It is set in a fictitious village near Canterbury during WW2 and the plot - if you can believe it - centres around a shadowy figure who prowls the streets at night, looking for young women so that he can throw pots of glue into their hair (Sticky Stuff). It's a lot more innocent than it sounds, I promise you, but from this brief synopsis of the plot, you will understand that it has to be one of the most surreal films to have come out of a British studio. The culprit is sought by a group of young conscripted servicemen (and woman), one of whom is a genuine American G.I. who was roped into playing himself whilst stationed in war-time Britain, and a gloriously bad job he makes of it too. I would not have had it any other way.

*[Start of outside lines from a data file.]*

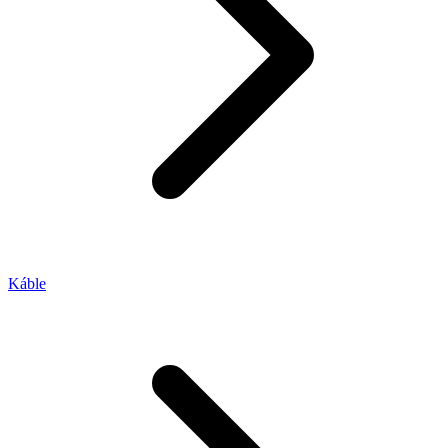
Káble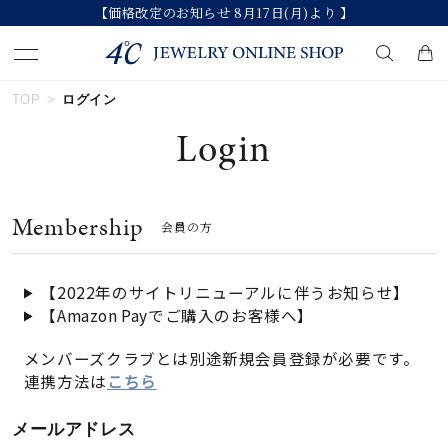
【価格改定のお知らせ 8月17日(月)より 】
TOP
ログイン
キーワードで検索する
Login
人気検索キーワード
Membership
会員の方
#ペア
#ハーフエタニティリング
#エタニティ
#ダイヤモンド ネックレス
#eギフト
【2022年のサイトリニューアルに伴うお知らせ】
【Amazon Payでご購入のお客様へ】
ブランド
メンバーズクラブとは別途新規会員登録が必要です。
連携方法は
こちら
カテゴリー
すべてのジュエリー
メールアドレス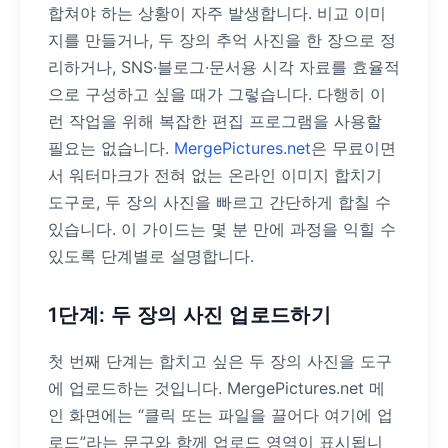
합쳐야 하는 상황이 자주 발생합니다. 비교 이미
지를 만들거나, 두 장의 추억 사진을 한 장으로 정
리하거나, SNS·블로그·문서용 시각 자료를 효율적
으로 구성하고 싶을 때가 그렇습니다. 다행히 이
런 작업을 위해 복잡한 편집 프로그램을 사용할
필요는 없습니다.
MergePictures.net
은 무료이면
서 워터마크가 전혀 없는 온라인 이미지 합치기
도구로, 두 장의 사진을 빠르고 간단하게 합칠 수
있습니다. 이 가이드는 몇 분 만에 과정을 익힐 수
있도록 단계별로 설명합니다.
1단계: 두 장의 사진 업로드하기
첫 번째 단계는 합치고 싶은 두 장의 사진을 도구
에 업로드하는 것입니다. MergePictures.net 메
인 화면에는 “클릭 또는 파일을 끌어다 여기에 업
로드”라는 문구와 함께 업로드 영역이 표시됩니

The photography is stunning (Powell's usual cameraman was Jack Cardiff, who sadly died a few months ago), and the sets were made by the legendary Alfred Junge - he who made the absolutely miraculous, glass and paint backdrops of the Himalayas for one of Powell's other films, 'Black Narcissus'. When you remember that the 'Himalayas' were recreated in an Elstree parking lot, using nothing more substantial than a 5 foot high, pile of salt, then you realise what a feat this was.

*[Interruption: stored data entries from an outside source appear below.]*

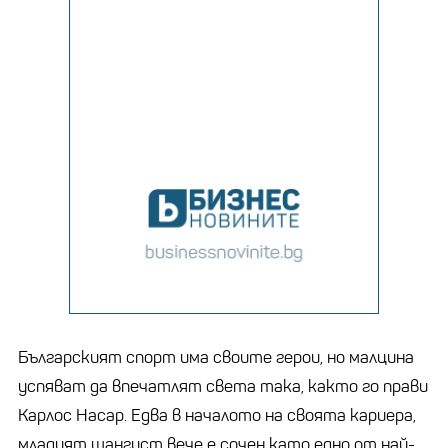
Българският спорт има своите герои, но малцина
успяват да впечатлят света така, както го прави
Карлос Насар. Едва в началото на своята кариера,
младият щангист вече е сочен като едно от най-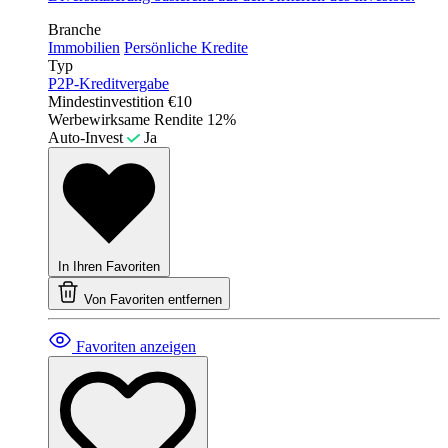
Branche
Immobilien
Persönliche Kredite
Typ
P2P-Kreditvergabe
Mindestinvestition
€10
Werbewirksame Rendite
12%
Auto-Invest
Ja
In Ihren Favoriten
Von Favoriten entfernen
Favoriten anzeigen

If you have not seen 'A Canturybury Tale', then you must - at some point - have seen 'The Red Shoes', another wonderful 'Archers' production from P & P. Other Archers productions include, 'The Life and Times of Colonel Blimp', 'A Matter of Life and Death', 'I know Where I'm Going' and 'The Edge of the World', but 'A Canterbury Tale' has to be my personal favourite, with 'I know Where I'm Going' a close second.
I discovered recently that it is also Martin Scorsese's favourite film, and this astounded me, considering the sort of films that Scorcese is famous for. Evidently, he helped Powell through his old age, after he had lost all his money and fallen into obscurity, and I love Scorcese for that.
It is a dangerous thing to do - recommending films or books to other people, but if you see a copy of any one of these Powell films on DVD, I think you will not regret watching them, if you have not already seen them. They are pure magic, to use another old cliché.